LO.3 PATOGENESIS AUTOIMUN Bahwa kehilangan atau gangguan self tolerance menyebabkan sistem imun dapat merusak sel atau jaringan tubuh sendiri dan menyebabkan kerusakan berbagai organ yang dikenal sebagai autoimun. Karena penyebab dan mekanisme kehilangan self-tolerance seperti yang disebut di atas bermacam-acam maka patogenesis berbagai penyakit autoimun juga bervariasi. Tetapi pada hakikatnya mekanisme kerusakan jaringan sama dengan mekanisme yang digunakan oleh sistem imun untuk memghancurkan mikroorganisme yang menginvasi tubuh dengan berbagai cara, antara lain:
1. Melalui mekanisme yang terjadi pada hipersensitifitas tipe II yang dimediasi antibodi. Dalam hal ini autoantibodi langsung mengikat autoantigen yang terdapat atau diekpresikan pada sel dan berakibat kerusakan sel. 2. Melalui mekanisme yang terjadi pada hipersensitifitas tipe III yang dimediasi oleh kompleks imun. Dalam hal ini autoantibodi mengikat autoantigen dan mengaktifkan komponen yang diikuti rekrutmen sel-sel inflamatorik dan berakibat kerusakan jaringan. 3. Kerusakan jaringan dapat juga terjadi langsung oleh sel T baik melalui reaksi hipersensitifitas tipe lambat (delayed type hypersensitivity, DTH) maupun pengrusakan sel atau jaringan secara langsung oleh sel sitotoksik (CTL).
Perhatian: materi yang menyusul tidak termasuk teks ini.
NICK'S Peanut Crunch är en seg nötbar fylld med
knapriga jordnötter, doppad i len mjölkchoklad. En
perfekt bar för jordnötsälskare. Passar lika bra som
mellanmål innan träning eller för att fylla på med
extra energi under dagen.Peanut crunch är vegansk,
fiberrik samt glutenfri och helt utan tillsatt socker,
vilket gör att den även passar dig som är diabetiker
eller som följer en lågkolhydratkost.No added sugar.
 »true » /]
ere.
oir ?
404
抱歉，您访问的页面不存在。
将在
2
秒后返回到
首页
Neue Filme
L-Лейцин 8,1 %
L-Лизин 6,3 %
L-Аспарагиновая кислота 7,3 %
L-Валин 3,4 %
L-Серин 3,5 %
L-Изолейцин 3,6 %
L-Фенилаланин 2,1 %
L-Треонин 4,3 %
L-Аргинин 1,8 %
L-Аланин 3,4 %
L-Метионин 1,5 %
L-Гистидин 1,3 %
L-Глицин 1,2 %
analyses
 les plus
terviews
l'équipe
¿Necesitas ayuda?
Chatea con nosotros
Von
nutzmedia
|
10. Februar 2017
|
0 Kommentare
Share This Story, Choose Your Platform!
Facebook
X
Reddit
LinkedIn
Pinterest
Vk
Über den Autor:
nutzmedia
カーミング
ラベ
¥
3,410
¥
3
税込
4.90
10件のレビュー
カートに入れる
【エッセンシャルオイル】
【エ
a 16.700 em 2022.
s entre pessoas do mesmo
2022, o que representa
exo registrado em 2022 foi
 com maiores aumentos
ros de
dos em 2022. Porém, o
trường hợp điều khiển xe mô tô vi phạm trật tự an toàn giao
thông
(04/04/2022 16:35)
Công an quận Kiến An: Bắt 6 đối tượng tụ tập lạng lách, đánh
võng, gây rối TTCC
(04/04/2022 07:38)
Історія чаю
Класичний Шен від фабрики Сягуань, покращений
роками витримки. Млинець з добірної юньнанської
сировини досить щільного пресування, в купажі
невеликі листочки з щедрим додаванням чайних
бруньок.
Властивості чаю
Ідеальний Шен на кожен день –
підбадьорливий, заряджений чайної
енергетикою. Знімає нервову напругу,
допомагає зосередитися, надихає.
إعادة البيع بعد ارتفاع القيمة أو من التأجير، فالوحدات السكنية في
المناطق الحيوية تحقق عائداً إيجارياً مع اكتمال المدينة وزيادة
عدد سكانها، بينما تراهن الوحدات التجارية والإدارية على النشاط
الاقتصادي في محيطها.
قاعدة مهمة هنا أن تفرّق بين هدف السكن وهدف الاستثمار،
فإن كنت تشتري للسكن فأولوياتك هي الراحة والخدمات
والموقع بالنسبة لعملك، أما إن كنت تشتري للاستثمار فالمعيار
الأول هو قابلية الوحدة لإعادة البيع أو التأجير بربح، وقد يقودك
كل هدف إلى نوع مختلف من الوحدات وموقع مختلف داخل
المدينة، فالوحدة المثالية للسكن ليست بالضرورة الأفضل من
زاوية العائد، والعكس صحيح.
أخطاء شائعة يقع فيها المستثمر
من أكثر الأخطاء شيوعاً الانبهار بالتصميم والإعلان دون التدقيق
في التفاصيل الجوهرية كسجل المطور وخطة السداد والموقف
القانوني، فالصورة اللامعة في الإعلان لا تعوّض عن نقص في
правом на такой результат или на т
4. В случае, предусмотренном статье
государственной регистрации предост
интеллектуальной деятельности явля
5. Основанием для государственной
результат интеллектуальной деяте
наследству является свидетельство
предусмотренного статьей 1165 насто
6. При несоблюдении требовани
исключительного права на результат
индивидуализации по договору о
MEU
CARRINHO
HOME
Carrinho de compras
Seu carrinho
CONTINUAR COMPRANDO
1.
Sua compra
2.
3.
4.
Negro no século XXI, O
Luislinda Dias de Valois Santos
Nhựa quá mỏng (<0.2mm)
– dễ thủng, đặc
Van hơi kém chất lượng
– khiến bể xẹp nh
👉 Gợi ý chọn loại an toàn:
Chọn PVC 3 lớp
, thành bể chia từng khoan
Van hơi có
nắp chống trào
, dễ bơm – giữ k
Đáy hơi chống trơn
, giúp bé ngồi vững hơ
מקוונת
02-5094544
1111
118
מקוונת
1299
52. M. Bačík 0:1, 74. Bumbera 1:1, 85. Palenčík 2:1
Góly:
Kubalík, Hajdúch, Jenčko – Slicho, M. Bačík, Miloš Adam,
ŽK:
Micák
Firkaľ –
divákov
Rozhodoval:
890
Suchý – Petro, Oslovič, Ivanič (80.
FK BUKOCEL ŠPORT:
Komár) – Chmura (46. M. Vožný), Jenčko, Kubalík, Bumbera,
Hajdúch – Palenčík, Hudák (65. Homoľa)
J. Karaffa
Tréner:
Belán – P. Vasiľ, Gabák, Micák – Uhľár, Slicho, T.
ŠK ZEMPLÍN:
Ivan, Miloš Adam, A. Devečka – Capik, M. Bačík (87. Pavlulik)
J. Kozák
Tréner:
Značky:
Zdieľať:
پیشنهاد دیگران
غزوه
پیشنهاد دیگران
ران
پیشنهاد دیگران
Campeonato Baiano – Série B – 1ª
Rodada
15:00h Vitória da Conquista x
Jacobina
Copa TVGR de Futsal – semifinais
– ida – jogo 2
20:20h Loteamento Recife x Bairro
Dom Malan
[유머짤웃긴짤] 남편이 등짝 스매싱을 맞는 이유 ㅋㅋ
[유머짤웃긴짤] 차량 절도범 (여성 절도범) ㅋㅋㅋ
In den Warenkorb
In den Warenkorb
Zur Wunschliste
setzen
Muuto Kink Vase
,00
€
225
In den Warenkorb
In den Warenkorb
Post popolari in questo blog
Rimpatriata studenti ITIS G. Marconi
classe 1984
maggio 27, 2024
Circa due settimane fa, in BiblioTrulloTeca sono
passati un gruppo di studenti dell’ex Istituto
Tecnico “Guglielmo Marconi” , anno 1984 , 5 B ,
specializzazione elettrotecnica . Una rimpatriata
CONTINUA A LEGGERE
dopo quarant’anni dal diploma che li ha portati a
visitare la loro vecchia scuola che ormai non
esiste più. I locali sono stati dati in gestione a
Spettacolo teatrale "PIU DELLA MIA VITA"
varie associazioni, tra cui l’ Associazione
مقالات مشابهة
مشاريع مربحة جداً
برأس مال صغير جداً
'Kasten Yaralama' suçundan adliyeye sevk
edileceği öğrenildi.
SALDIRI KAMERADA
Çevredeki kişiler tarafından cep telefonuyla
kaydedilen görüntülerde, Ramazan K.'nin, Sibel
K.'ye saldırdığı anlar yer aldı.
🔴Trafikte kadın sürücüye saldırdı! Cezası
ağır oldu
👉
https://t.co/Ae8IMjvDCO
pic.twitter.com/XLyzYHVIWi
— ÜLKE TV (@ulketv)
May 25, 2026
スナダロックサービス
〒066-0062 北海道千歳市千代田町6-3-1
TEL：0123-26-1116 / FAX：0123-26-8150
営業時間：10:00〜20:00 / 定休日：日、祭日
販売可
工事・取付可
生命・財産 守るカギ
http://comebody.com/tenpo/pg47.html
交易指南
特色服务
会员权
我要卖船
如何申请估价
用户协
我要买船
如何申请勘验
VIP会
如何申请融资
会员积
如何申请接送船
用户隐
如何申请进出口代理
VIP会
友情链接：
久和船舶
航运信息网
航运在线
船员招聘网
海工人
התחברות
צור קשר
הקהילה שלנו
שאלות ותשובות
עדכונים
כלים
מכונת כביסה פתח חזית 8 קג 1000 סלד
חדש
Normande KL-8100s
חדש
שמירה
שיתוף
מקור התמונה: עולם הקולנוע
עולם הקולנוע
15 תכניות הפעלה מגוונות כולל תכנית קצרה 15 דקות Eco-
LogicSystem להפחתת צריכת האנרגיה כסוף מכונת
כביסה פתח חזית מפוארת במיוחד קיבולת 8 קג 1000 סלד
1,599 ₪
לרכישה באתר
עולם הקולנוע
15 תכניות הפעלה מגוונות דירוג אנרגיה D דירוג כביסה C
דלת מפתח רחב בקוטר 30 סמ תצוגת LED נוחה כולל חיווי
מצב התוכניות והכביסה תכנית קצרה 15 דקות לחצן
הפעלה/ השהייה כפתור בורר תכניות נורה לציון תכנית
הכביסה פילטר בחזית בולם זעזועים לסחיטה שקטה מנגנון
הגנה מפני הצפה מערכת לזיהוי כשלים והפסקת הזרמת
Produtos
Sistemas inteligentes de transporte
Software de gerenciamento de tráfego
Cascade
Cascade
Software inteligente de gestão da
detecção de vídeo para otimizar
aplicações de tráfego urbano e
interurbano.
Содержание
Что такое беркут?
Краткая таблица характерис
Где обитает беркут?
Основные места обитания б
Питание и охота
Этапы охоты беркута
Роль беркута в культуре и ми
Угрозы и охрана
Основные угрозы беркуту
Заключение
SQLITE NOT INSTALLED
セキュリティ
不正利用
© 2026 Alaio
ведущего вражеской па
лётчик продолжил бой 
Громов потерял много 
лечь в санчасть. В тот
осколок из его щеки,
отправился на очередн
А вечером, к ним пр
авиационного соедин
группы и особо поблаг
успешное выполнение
Kerusakan terjadi karena sel T mensekresikan berbagai sitokin khususnya IFN dan TNF yang mengaktifkan makrofag yang kemudian mensekresikan reactive oxygen spesies (ROS) dan menginduksi inflamasi. Selain itu CTL dapat langsung merusak sel sasaran (sitolisis) dengan mengeluarkan perforin / granzyme atau melalui mekanisme apoptosis. 4. Kadang-kadang antibodi terhadap reseptor merangsang atau menghambat fungsi sel tanpa merusaknya. Pengikatan autoantibodi terhadap reseptor spesifik mengakibatkan rangangan yang menyerupai rangsangan oleh hormone atau faktor pertumbuhan sehingga terjadi aktivasi. Hal ini terjadi antara lain oleh autoantibodi terhadap reseptor hormone TSH (TSH-R stimulating antibody) yang menimbulkan rangsangan pada kelenjar tiroid sehingga terjadi hipertiroidi seperti tampak penyakit Grave’s. Di lain pihak autoantibodi terhadap reseptor TSH juga dapat memblokir reseptor sehingga tidak berfungsi dan berakibat hipotiroidi seperti terjadi pada tiroiditis Hashimoto.